- _Your goal_
Find out how many lines in the records have the string "tatt" in them, and state only that number.
** Opening Records supplied block **
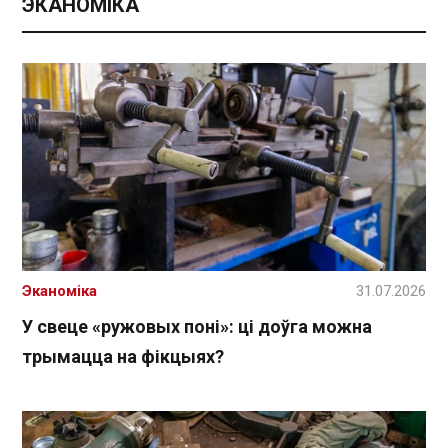
ЭКАНОМІКА
Эканоміка
31.07.2026
У свеце «ружовых поні»: ці доўга можна
трымацца на фікцыях?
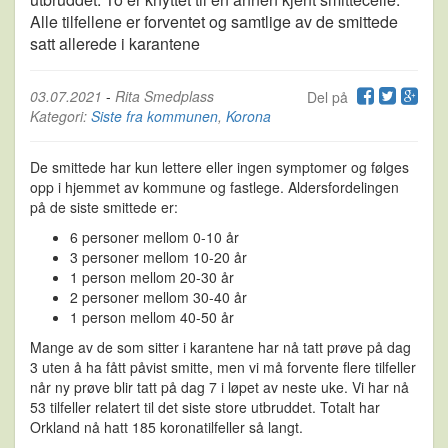
Alle tilfellene er forventet og samtlige av de smittede
satt allerede i karantene
03.07.2021
-
Rita Smedplass
Del på
Kategori:
Siste fra kommunen
,
Korona
De smittede har kun lettere eller ingen symptomer og følges
opp i hjemmet av kommune og fastlege. Aldersfordelingen
på de siste smittede er:
6 personer mellom 0-10 år
3 personer mellom 10-20 år
1 person mellom 20-30 år
2 personer mellom 30-40 år
1 person mellom 40-50 år
Mange av de som sitter i karantene har nå tatt prøve på dag
3 uten å ha fått påvist smitte, men vi må forvente flere tilfeller
når ny prøve blir tatt på dag 7 i løpet av neste uke. Vi har nå
53 tilfeller relatert til det siste store utbruddet. Totalt har
Orkland nå hatt 185 koronatilfeller så langt.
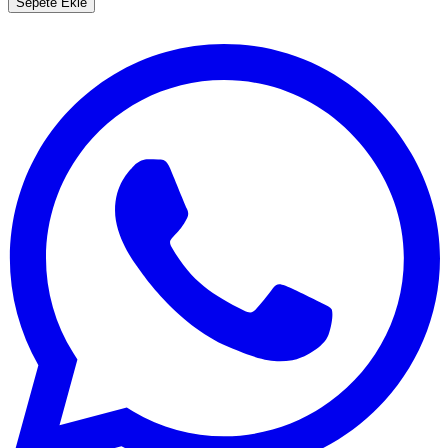
Sepete Ekle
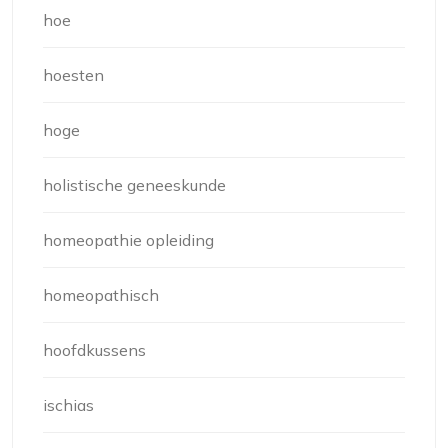
hoe
hoesten
hoge
holistische geneeskunde
homeopathie opleiding
homeopathisch
hoofdkussens
ischias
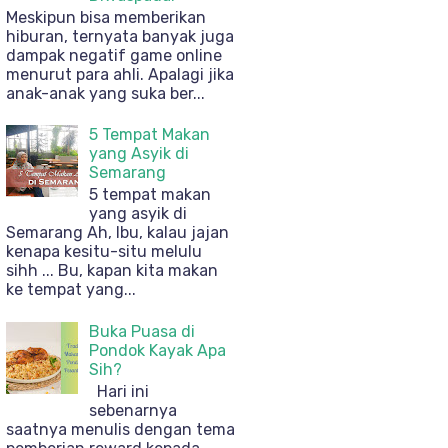
Meskipun bisa memberikan
hiburan, ternyata banyak juga
dampak negatif game online
menurut para ahli. Apalagi jika
anak-anak yang suka ber...
5 Tempat Makan
yang Asyik di
Semarang
5 tempat makan
yang asyik di
Semarang Ah, Ibu, kalau jajan
kenapa kesitu-situ melulu
sihh ... Bu, kapan kita makan
ke tempat yang...
Buka Puasa di
Pondok Kayak Apa
Sih?
Hari ini
sebenarnya
saatnya menulis dengan tema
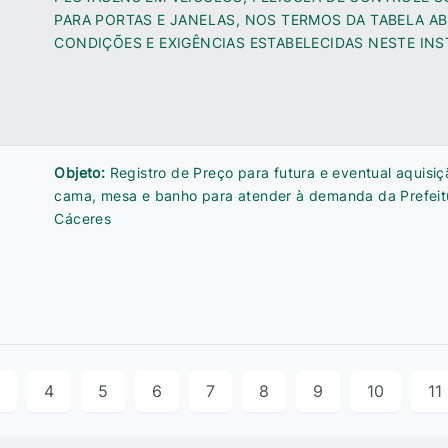
PARA PORTAS E JANELAS, NOS TERMOS DA TABELA A
CONDIÇÕES E EXIGÊNCIAS ESTABELECIDAS NESTE IN
Objeto:
Registro de Preço para futura e eventual aquisiç
cama, mesa e banho para atender à demanda da Prefeit
Cáceres
4
5
6
7
8
9
10
11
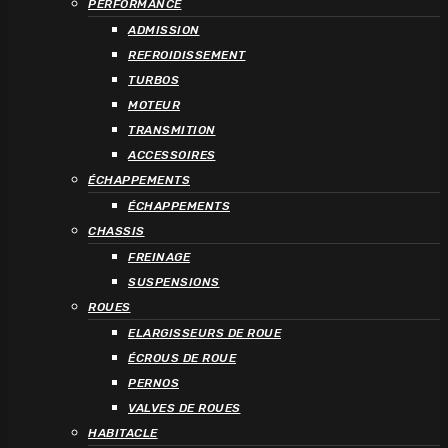
PERFORMANCE
ADMISSION
REFROIDISSEMENT
TURBOS
MOTEUR
TRANSMITION
ACCESSOIRES
ÉCHAPPEMENTS
ÉCHAPPEMENTS
CHASSIS
FREINAGE
SUSPENSIONS
ROUES
ELARGISSEURS DE ROUE
ÉCROUS DE ROUE
PERNOS
VALVES DE ROUES
HABITACLE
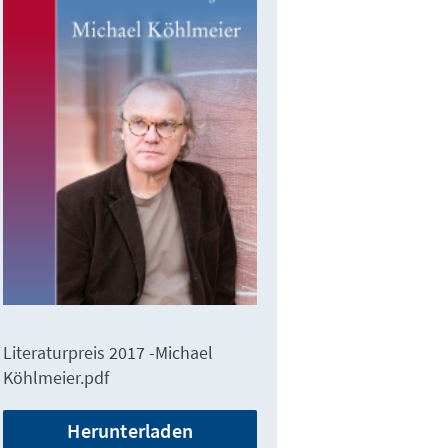
Literaturpreis 2017 -Michael
Köhlmeier.pdf
Herunterladen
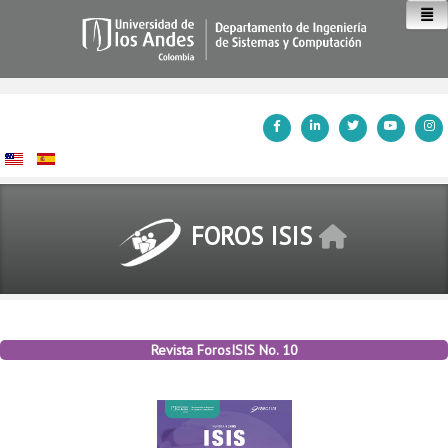
Inicio
FOROS ISIS
Revista ForosISIS No. 10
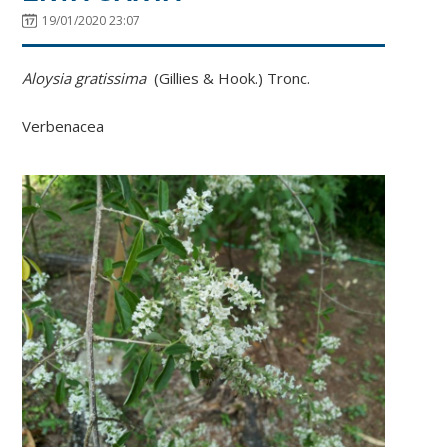
19/01/2020 23:07
Aloysia gratissima
(Gillies & Hook.) Tronc.
Verbenacea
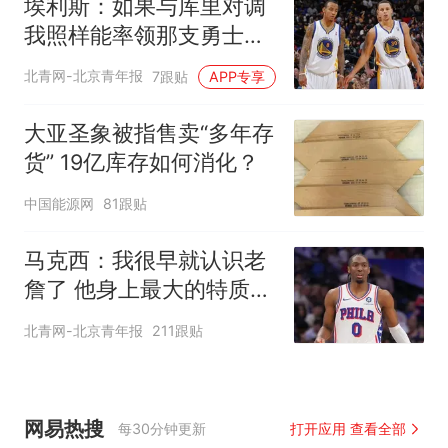
埃利斯：如果与库里对调
我照样能率领那支勇士取
得现在的成就
北青网-北京青年报
7跟贴
APP专享
大亚圣象被指售卖“多年存
货” 19亿库存如何消化？
中国能源网
81跟贴
马克西：我很早就认识老
詹了 他身上最大的特质就
是谦逊
北青网-北京青年报
211跟贴
网易热搜
每30分钟更新
打开应用 查看全部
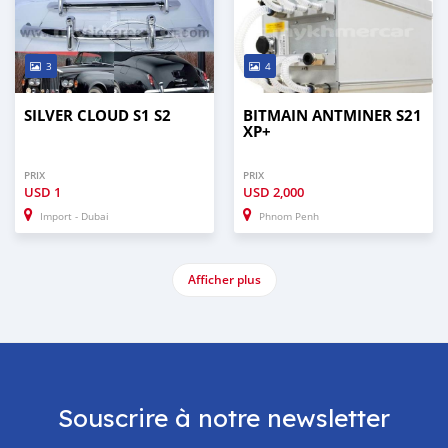
3
4
SILVER CLOUD S1 S2
BITMAIN ANTMINER S21
XP+
PRIX
PRIX
USD
1
USD
2,000
Import - Dubai
Phnom Penh
Afficher plus
Souscrire à notre newsletter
** Closing Records supplied block **
- _Expected answer_
2